Préfèrons voir notre existence dans l’instant plutôt que dans la durée.

Hugo Gentil

Le monde tel que conçu par l’Homme est régi par deux instances inébranlables : l’espace et le temps. Alors que la première va de soi dans la compréhension que nous en avons, la seconde est plus volatile. Par exemple, il y a des conceptions du temps assez conventionnelles, ayant recours à des unités. Ces dernières se basent toutes sur un temps linéaire et spatialisé. Bachelard suggère autre chose, une conception découlant du moment présent. Il est donc ici question de comprendre en quoi l’instant rend le temps intéressant selon ce philosophe. 

Poser les bases 

Dès les premières lignes de son essai intitulé L’Intuition de l’instant, Bachelard livre la thèse selon laquelle « le temps est une réalité resserrée sur l’instant suspendue entre deux néants ». Autrement dit, tout ce qui est réel existe dans l’instant présent. Autour, il n’y a rien de concret. Le passé n’est plus, et le futur n’est pas encore. 

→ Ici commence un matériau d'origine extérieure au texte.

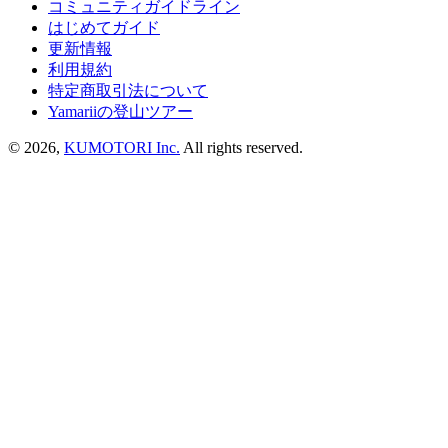
コミュニティガイドライン
はじめてガイド
更新情報
利用規約
特定商取引法について
Yamariiの登山ツアー
©
2026
,
KUMOTORI Inc.
All rights reserved.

Bachelard démontre cette idée en opposant deux thèses.  D’abord celle de Bergson, qui, lui, prône la continuité : « entre le passé et l’avenir on suit une évolution qui dans son succès général paraît continue ». Il s’agit du concept bergsonien de la « durée ». Ensuite, celle de son ami Roupnel, pour qui « c’est l’instant qui en se renouvelant reporte l’être à la liberté ou à la chance initiale du devenir ». C’est dans l’instant que l’on fait les choix qui nous définissent. Où est-ce que l’instant nous mènera ? On n’en sait rien. L’idée est ici de montrer qu’il n’y a que de l’instant présent dont on peut être certains. 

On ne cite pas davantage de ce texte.